Sunday, August 05, 2007

Vox Day and Me (Part 1)

Thirty years. Four continents. Two full theatrical scores, two film scores, five novels in print, more than fifty published short stories, and I stopped counting nonfiction publications many years ago, when I hit the two-hundred mark. And yet, for all of the people I've known, places I've been, and things I've done, there is one question that keeps coming back up:

What's Vox Day really like?

Well, for one thing, short. But then from my point of view, most people are short.

Sometimes the question gets asked with a touch of awe, because I've actually been in His presence and sometimes even gotten Him to pick up the check. Equally frequently it gets asked the other way, as in, "Why the Hell do you associate with him? Why in God's Name did you do Rebel Moon? Don't you know what this is doing to your career?"

Granted, the kid is a lightning rod, and it's entirely of his making and by his choice. But to be honest, I'm perfectly capable of screwing up my own career without his help, thank you very much, and I've long since given up any hope of meshing well with the SFFGLBTWA crowd. Therefore, to answer the one readily answerable question: why Rebel Moon?

It's always hard to know where to start these sorts of explanations. Given that this is my blog, though, and I'm the editor, I'll just set my Time Machine for 30 years, drop in three dimes, and cue the sound-effects man...
SFX:  Time Machine noise, cross-fade
I've been called a polymath. I'm sure the people who've done so meant no insult, but I consider it a sort of psychological disorder.

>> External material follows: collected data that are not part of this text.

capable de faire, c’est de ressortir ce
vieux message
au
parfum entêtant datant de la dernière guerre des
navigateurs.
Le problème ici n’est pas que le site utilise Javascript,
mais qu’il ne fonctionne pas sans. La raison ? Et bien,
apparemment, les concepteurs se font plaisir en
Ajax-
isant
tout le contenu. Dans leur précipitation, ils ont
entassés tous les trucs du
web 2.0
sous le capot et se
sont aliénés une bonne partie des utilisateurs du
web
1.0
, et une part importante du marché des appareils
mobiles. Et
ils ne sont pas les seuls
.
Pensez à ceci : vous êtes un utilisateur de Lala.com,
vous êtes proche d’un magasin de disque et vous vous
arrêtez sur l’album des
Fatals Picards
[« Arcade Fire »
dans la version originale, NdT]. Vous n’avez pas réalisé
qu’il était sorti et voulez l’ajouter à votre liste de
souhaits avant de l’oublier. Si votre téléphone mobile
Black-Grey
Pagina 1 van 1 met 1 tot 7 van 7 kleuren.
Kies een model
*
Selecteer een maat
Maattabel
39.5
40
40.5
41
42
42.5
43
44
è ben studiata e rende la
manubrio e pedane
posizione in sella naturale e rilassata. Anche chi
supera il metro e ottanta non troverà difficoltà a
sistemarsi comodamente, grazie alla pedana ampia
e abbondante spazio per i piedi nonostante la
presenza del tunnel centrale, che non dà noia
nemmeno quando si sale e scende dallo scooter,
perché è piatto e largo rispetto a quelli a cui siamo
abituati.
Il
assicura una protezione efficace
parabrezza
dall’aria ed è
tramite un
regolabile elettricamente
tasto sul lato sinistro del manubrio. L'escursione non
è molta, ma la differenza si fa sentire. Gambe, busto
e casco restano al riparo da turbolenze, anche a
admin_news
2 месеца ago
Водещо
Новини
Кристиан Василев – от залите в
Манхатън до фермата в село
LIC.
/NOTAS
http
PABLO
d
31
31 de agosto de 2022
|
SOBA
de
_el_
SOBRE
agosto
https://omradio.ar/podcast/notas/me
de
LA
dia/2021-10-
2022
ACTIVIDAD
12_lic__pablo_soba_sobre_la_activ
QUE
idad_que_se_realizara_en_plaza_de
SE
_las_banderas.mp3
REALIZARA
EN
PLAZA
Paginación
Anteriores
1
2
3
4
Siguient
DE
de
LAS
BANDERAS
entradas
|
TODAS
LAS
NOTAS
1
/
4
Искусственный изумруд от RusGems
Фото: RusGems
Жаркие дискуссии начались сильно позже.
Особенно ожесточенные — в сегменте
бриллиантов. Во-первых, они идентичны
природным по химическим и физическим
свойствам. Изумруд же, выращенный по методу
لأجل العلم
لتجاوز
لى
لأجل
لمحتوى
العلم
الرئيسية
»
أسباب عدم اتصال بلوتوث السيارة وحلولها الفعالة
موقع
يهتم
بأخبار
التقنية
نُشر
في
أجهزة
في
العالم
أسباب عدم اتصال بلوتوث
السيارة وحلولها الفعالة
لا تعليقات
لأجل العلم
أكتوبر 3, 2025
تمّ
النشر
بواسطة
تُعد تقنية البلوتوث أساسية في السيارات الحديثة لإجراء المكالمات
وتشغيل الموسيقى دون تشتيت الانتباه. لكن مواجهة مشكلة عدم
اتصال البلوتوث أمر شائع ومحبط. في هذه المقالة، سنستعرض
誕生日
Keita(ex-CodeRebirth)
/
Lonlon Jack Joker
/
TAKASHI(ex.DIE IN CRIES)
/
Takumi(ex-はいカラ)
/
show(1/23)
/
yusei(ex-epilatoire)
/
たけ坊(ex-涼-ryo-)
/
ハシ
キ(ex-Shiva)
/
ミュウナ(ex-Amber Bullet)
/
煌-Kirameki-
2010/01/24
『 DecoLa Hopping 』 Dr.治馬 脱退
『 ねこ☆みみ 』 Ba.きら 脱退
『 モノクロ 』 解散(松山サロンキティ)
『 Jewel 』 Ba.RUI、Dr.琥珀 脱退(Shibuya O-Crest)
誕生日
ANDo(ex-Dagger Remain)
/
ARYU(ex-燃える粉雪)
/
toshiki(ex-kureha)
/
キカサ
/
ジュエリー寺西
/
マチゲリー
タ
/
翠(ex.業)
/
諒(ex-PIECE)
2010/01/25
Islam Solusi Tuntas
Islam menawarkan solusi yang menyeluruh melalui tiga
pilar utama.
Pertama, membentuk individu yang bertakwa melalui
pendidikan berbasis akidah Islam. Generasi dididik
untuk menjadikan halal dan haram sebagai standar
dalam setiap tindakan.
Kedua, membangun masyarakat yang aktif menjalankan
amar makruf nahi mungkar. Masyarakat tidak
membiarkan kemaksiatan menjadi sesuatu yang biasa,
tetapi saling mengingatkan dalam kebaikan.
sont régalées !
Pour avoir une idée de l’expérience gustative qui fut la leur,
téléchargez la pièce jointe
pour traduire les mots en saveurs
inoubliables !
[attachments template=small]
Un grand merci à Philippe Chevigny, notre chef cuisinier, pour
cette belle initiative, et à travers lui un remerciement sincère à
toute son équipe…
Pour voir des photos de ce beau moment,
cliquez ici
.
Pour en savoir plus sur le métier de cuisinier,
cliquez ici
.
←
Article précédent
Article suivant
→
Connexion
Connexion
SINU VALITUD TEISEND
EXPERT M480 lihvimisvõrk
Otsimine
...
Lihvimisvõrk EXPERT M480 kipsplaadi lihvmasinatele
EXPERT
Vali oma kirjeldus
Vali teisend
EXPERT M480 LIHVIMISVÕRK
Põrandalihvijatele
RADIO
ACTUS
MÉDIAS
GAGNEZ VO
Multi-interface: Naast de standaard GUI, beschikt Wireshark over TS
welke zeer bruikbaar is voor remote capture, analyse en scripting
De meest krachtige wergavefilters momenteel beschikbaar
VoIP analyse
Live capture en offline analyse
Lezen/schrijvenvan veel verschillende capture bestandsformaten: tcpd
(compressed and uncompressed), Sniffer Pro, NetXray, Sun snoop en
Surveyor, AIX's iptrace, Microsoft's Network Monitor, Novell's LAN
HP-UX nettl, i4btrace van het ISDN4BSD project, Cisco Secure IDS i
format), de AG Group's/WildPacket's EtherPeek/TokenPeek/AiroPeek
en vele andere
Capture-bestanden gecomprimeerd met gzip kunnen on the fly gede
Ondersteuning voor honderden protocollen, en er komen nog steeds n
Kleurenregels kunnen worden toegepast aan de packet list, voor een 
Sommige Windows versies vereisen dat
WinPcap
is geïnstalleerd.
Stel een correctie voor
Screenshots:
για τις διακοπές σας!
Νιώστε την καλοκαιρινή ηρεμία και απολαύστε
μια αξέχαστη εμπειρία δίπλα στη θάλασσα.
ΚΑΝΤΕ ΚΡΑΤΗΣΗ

I've always been fascinated by so many things, and capable of doing so many things with a fairly high degree of success, that I've never found it necessary to really concentrate on or work hard at doing one thing, to the exclusion of all others.

The problem with this, of course, is that the absolute pinnacle of success is seemingly reserved only for the truly monomaniacal gonzo loons; the one-trick ponies, who may have just one trick, that's all they can do, but they turn that trick with pride.

I, on the other hand, am for lack of a better expression a Swiss Army Pony. And thirty years ago, taking a quick shortcut across the helix of time, I was living on a mattress in Santa Monica, writing songs and getting kicked out of record company A&R offices all over Los Angeles, working on a (thankfully, now lost) novel, drawing a comic strip, and writing scads of short stories, some of which I even tried to sell.
An aside: try to imagine a time before personal computers, email, or the ubiquitous Kinko's shops, when writers actually typed stories on paper, and then mailed the resulting typed-upon paper to editors, being sure to enclose a self-addressed stamped envelope, so that the editor might return said typed-upon paper if he or she chose not to buy it.*

So it would be right about this time, then, while Jim Baen was editing Galaxy magazine, that I discovered my first sign of editorial life: the words, "TOO 1940S-ISH, OLD HAT," hand-written in big fat letters on the first page of a manuscript that I'd sent to Galaxy.

Being a total naif, of course, I had no idea what an insult this was.

To be continued...

* I believe it was Ring Lardner who said, "A good many young writers make the mistake of enclosing a stamped, self-addressed envelope, big enough for the manuscript to come back in. This is too much of a temptation to the editor."